Ces quelques paroles sont tenues par Kira Mouratova, actrice de ce qu’elle considère comme son premier long-métrage, Brèves rencontres (1967). Le cinéma de Mouratova vient à quelque part renverser cet énoncé, pour partir d’abord de ce qui «est vague et informe», laissant ainsi discourir toutes les formes de liberté. Ce parti pris s’oppose à la rigidité du système soviétique, ce qui a valu à Mouratova une censure importante de la plupart de ces films. C’est comme si les conditions de production de l’époque, étroitement liées au système politique tout entier, n’étaient pas en mesure d’accueillir le monde de Mouratova. Rien de sciemment contestataire à l’égard du régime mais une farouche volonté de filmer les marges: Femmes en exil intérieur, mendiant.e.s, dormeur.euse.s, indigènes, bouffon.e.s, jeunes vagabond.e.s. Mouratova se range dès lors du côté de celles et ceux dont la vitalité serait pleine mais contrariée. Dans ce monde, rien n’est ainsi «logique et cohérent». Les voix s’ignorent, se chevauchent, les corps se bousculent, les esprits peinent à se comprendre. Ce chaos, les films l’explorent par un infini de trouvailles formelles: désynchronisation volontaire des voix, effets de répétition ou de rupture, jaillissement du passé dans le présent.

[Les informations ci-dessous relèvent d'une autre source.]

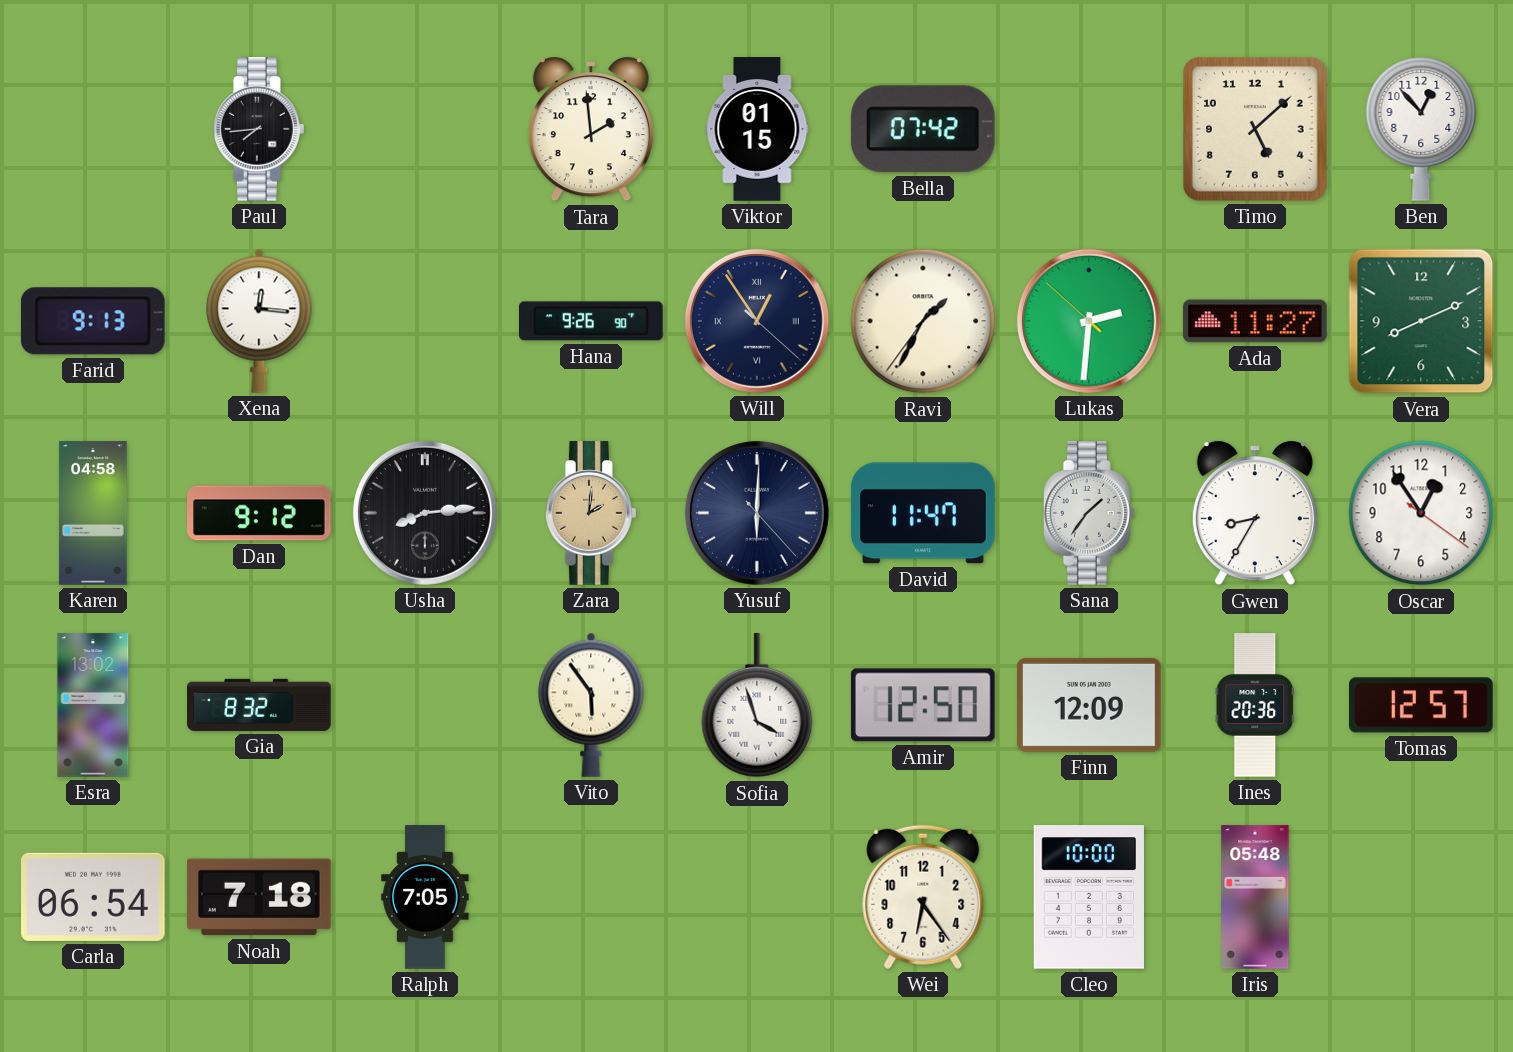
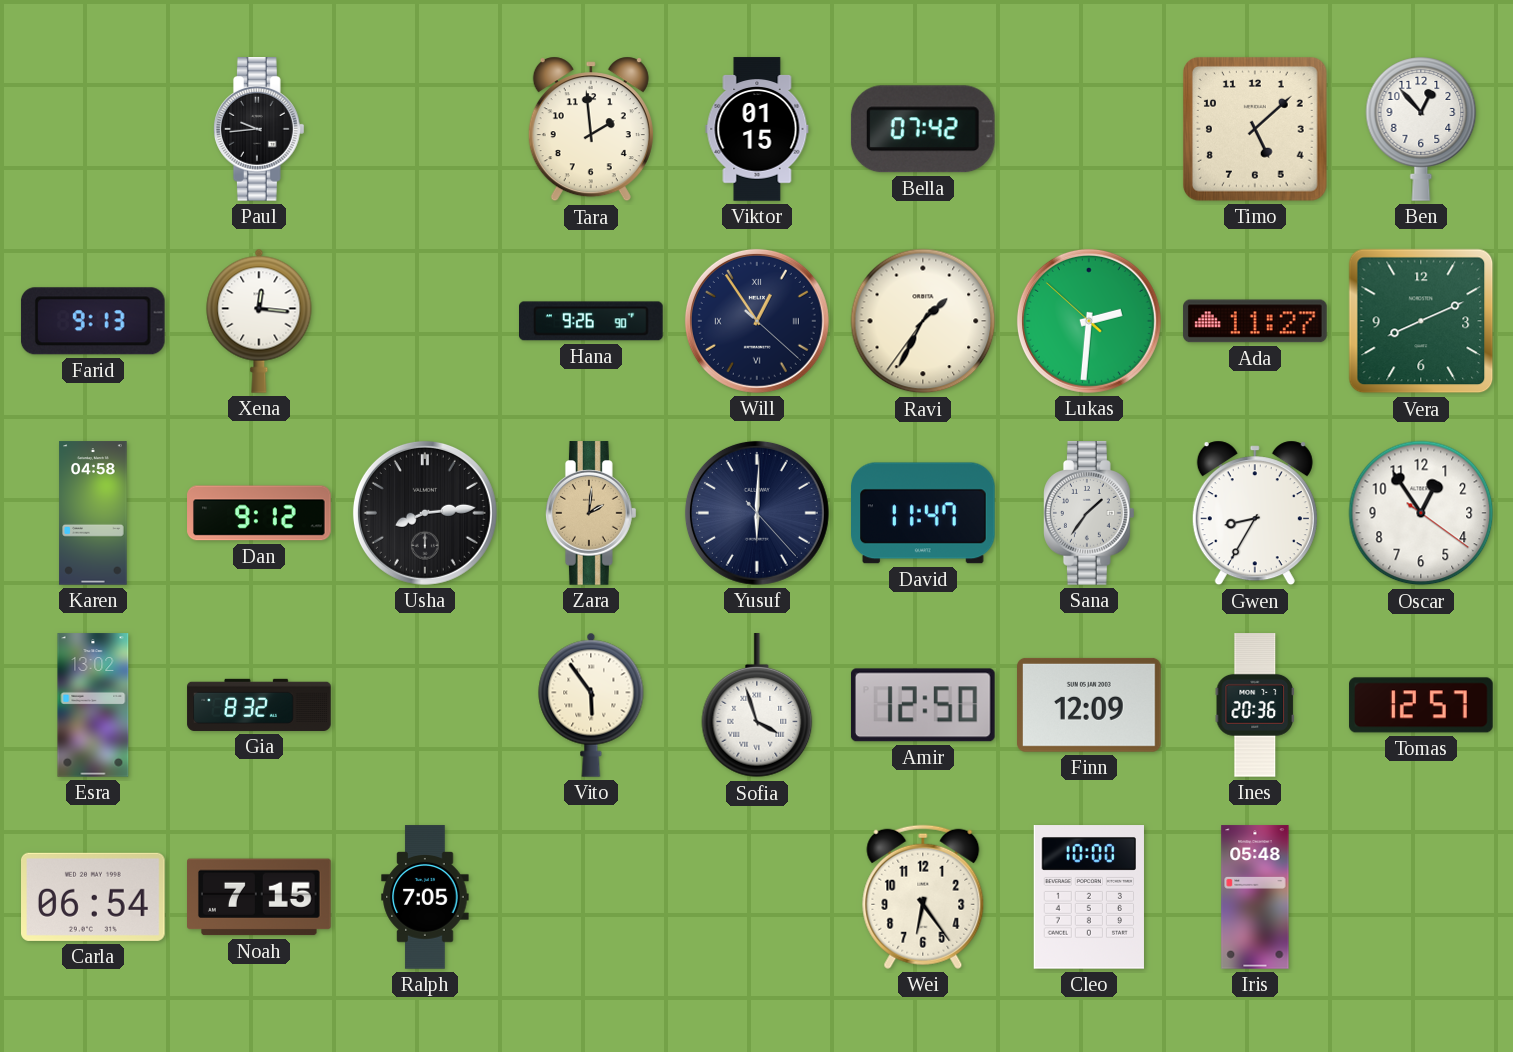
Paul: 7:44 -> 9:44
Noah: 7:18 -> 7:15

Toutes ces idées sont contenues dans un montage – réalisé par Mouratova – qu’on peut associer à une partition nécessairement cacophonique qui finirait par aboutir à une symphonie pour les exclu.e.s. C’est que Mouratova déborde d’affection pour ses personnages: « Telle personne me plaît, je veux la filmer, c’est comme un amour. Je veux la filmer, et je ne sais pas comment l’introduire dans mon scénario. Je cherche, je laisse reposer, et puis je finis par trouver». En fin de compte, dans l’horizon étroit que put être le modèle soviétique, les films de Mouratova, tout à la fois tragiques et comiques, sont d’immenses cris d’amour pour son peuple.




Brèves rencontres

Kira Mouratova


Valentina est responsable du logement au Conseil municipal d’une ville de province. Elle doit faire face à la fois à l’impatience de ceux qui attendent un logement et à la corruption de ceux qui les fabriquent. Elle a un amant géologue, Maxim, qui est surtout soucieux de sa propre liberté. Valentina prend comme femme de ménage une autre et plus jeune maîtresse de Maxim…

Longs Adieux

Kira Mouratova


Evguenia Vassilievna exerce le métier de traductrice. Son mari ayant depuis longtemps quitté le domicile pour se consacrer à ses travaux archéologiques, elle élève seule son fils, Sacha, maintenant adolescent. Mais Evguenia continue à le traiter comme un enfant. Il part passer un été avec son père dans le Caucase et est séduit par l’intelligence et le caractère de celui-ci. Quand il revient chez sa mère, il a changé…

Parmi les pierres grises

Kira Mouratova


La mort de sa femme a bouleversé la vie du juge et maintenant, il est obsédé par ses souvenirs. Sa vie actuelle ne lui procure que dépit et irritation. Vasia, son fils, veut s’éloigner de la maison parentale. Valek et Maroussia, enfants de pauvres gens, deviennent ses amis. Avec eux, il se sent parfois heureux et son père lui fait pitié…

Changement de destinée

Kira Mouratova


Une femme du monde tue son amant. Elle cherche à présenter ce crime comme un acte de légitime défense et cache ses relations réelles avec la victime, aussi bien à son mari qu’à son avocat. Celui-ci, au cours de l’enquête, scrute attentivement les circonstances de la tragédie…

Le syndrome asthénique

Kira Mouratova


Les deux héros du film ont une réaction diamétralement opposée à l’agression permanente qu’ils subissent de la société. La première, une veuve de cinquante ans, réagit en « cognant » à son tour ceux qui l’agressent. Le second, un enseignant d’une trentaine d’années, souffre de « syndrome asthénique » : sa tactique de fuite consiste à s’endormir chaque fois qu’on l’assaille, jusqu’à ce qu’il ne se réveille plus de ce sommeil irrésistible, dans l’indifférence générale.